Iron pour event turns up the heat for students on chilly spring afternoon


Art studio senior Amy Hoagland, left, works on the iron pour, which drew artists from Wisconsin, Florida, Colorado and West Virginia.

McKenna Horsley

[email protected]

Creating art is a way to bring communities together and share rich traditions from one generation to another. UK’s School of Art and Visual Studies held a spring iron pour Saturday afternoon, which brought together students, professors and artists from all over the country to cast iron sculptures.

An iron pour is when iron is heated in a furnace and poured into molds. When the molds are removed, a sculpture remains. The spring iron pour was held inside the Metal Arts Building and outside the Reynolds Building.

Work was done all over the site, from breaking iron into smaller pieces to putting final touches on molds before casting. Art studio senior Amy Hoagland and art studio and arts administration senior DaHee Son weighed iron into charges.

“Each charge is the amount of iron you put into the furnace at once,” Hoagland said.

For the furnace at the iron pour, charges weighed 315 pounds.

Son created a mold to be filled at the iron pour. 

“(The sculpture is) like hands, but dismantled,” she said.

The final piece will be interactive and will have a concrete board with the iron parts.

While creating the iron art, safety is a main concern. Participants wore face masks, safety glasses, gloves and leather outfits in case sparks started to fly.

Lecturer Jeremy Colbert said iron casting came to UK 23 years ago. Since then, the university has become a flagship among colleges that offer iron casting and brings together a community of artists.

“Iron (casting) is kind of like a subculture,” Colbert said. “In the last 10 or 15 years, it’s really blown up.”

Colbert said UK has led advancements in iron work, such as developing 3-D printing and chemical testing. 

“We’re bridging the new with the old traditional stuff,” he said.

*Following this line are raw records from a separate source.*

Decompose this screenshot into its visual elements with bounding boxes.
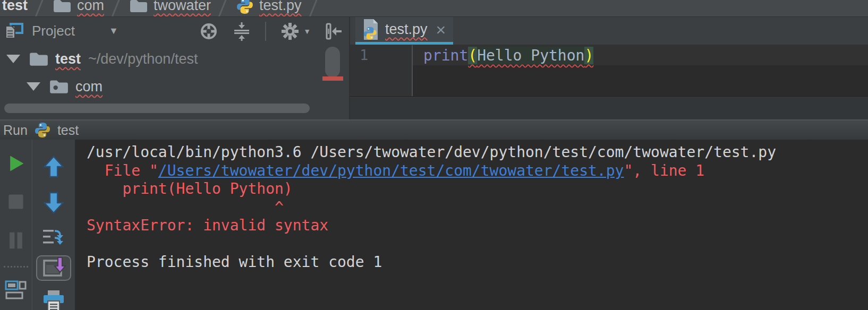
console-line-source: print(Hello Python) (87, 180, 868, 199)
breadcrumb-label[interactable]: com (77, 0, 104, 14)
folder-icon (129, 0, 148, 14)
breadcrumb-label[interactable]: test.py (259, 0, 302, 14)
project-tool-icon (4, 22, 24, 40)
close-icon[interactable]: × (436, 21, 446, 38)
code-area[interactable]: print(Hello Python) (413, 45, 868, 96)
code-keyword: print (423, 47, 468, 64)
breadcrumb-item-test[interactable]: test (2, 0, 28, 14)
console-line-blank (87, 235, 868, 254)
code-argument: Hello Python (477, 47, 584, 64)
breadcrumb-separator (34, 0, 46, 17)
package-folder-icon (49, 78, 69, 95)
expand-arrow-icon[interactable] (6, 55, 20, 63)
project-panel-title[interactable]: Project (32, 23, 75, 39)
editor[interactable]: 1 print(Hello Python) (350, 45, 868, 96)
expand-arrow-icon[interactable] (27, 82, 40, 91)
collapse-all-button[interactable] (232, 22, 251, 41)
down-stack-trace-button[interactable] (44, 192, 64, 214)
tree-item-path: ~/dev/python/test (88, 51, 198, 67)
folder-icon (53, 0, 72, 14)
breadcrumb-label[interactable]: twowater (154, 0, 211, 14)
breadcrumb-separator (110, 0, 122, 17)
run-configuration-name: test (57, 123, 79, 138)
breadcrumb-separator (308, 0, 320, 17)
breadcrumb-separator (217, 0, 229, 17)
editor-bottom-strip (350, 97, 868, 119)
up-stack-trace-button[interactable] (44, 156, 64, 178)
tree-item-name[interactable]: test (55, 51, 81, 67)
folder-icon (29, 50, 49, 67)
editor-tab-bar: test.py × (350, 17, 868, 45)
error-stripe-mark[interactable] (322, 76, 343, 81)
pause-output-button[interactable] (7, 231, 25, 250)
chevron-down-icon[interactable]: ▼ (109, 25, 118, 37)
python-file-icon (361, 19, 380, 41)
console-toolbar (32, 140, 75, 310)
locate-file-button[interactable] (199, 22, 218, 41)
hide-panel-button[interactable] (325, 22, 343, 41)
console-line-error: SyntaxError: invalid syntax (87, 217, 868, 235)
pycharm-window: test com twowater (0, 0, 868, 310)
horizontal-scrollbar[interactable] (4, 104, 310, 113)
run-tool-window: Run test (0, 119, 868, 310)
tab-testpy[interactable]: test.py × (355, 17, 453, 45)
restore-layout-button[interactable] (5, 279, 27, 300)
run-panel-header[interactable]: Run test (0, 120, 868, 140)
line-number: 1 (360, 47, 368, 63)
python-icon (236, 0, 254, 15)
scroll-to-end-button[interactable] (36, 255, 71, 281)
code-line-1[interactable]: print(Hello Python) (413, 45, 868, 65)
breadcrumb-item-twowater[interactable]: twowater (129, 0, 211, 14)
breadcrumb-item-com[interactable]: com (53, 0, 104, 14)
tab-label[interactable]: test.py (385, 21, 428, 38)
editor-pane: test.py × 1 print(Hello Python) (350, 17, 868, 119)
close-paren: ) (584, 47, 593, 64)
traceback-file-prefix: File " (87, 162, 158, 179)
project-panel-header: Project ▼ (0, 17, 349, 45)
project-tool-window: Project ▼ (0, 17, 350, 119)
traceback-file-link[interactable]: /Users/twowater/dev/python/test/com/twow… (158, 162, 624, 179)
settings-gear-button[interactable]: ▼ (280, 21, 311, 41)
toolbar-divider (265, 22, 266, 41)
run-actions-toolbar (0, 140, 32, 310)
console-line-caret: ^ (87, 199, 868, 217)
traceback-line-suffix: ", line 1 (624, 162, 704, 179)
console-line-command: /usr/local/bin/python3.6 /Users/twowater… (87, 143, 868, 162)
project-tree: test ~/dev/python/test com (0, 45, 349, 119)
soft-wrap-button[interactable] (42, 227, 65, 248)
run-panel-title: Run (3, 123, 28, 138)
tree-row-com[interactable]: com (0, 73, 349, 100)
console-line-traceback: File "/Users/twowater/dev/python/test/co… (87, 162, 868, 180)
vertical-scrollbar[interactable] (325, 47, 340, 78)
breadcrumb-label[interactable]: test (2, 0, 28, 14)
breadcrumb: test com twowater (0, 0, 868, 17)
chevron-down-icon: ▼ (303, 27, 311, 36)
editor-gutter[interactable]: 1 (350, 45, 413, 96)
rerun-button[interactable] (6, 153, 25, 174)
python-icon (34, 122, 51, 139)
open-paren: ( (468, 47, 477, 64)
tree-item-name[interactable]: com (75, 79, 103, 95)
breadcrumb-item-testpy[interactable]: test.py (236, 0, 302, 15)
tree-row-test[interactable]: test ~/dev/python/test (0, 45, 349, 73)
stop-button[interactable] (7, 193, 25, 211)
print-button[interactable] (41, 289, 66, 310)
toolbar-separator (4, 266, 28, 268)
run-console[interactable]: /usr/local/bin/python3.6 /Users/twowater… (75, 140, 868, 310)
console-line-exit: Process finished with exit code 1 (87, 253, 868, 272)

Colbert said artists from Wisconsin, Colorado, Florida and West Virginia were in attendance at the event, which also featured many UK alumni.

The scrap iron at the iron pour was donated to the School of Art and Visual Studies’ metalwork program.

“This metal particularly came from the … University of Kentucky president’s home,” said Colbert, noting how the Physical Plant Division donated radiators left over from renovations to Maxwell Place.

Colbert and his peers created the furnace used during the iron pour, TWO4, during their graduate school work at Florida State University. When FSU wanted to retire the furnace, Colbert brought it to UK. An estimated 38 tons of metal has been put into TWO4.

“It’s got a long legacy,” Colbert said. “Now, that legacy has been brought to Kentucky.”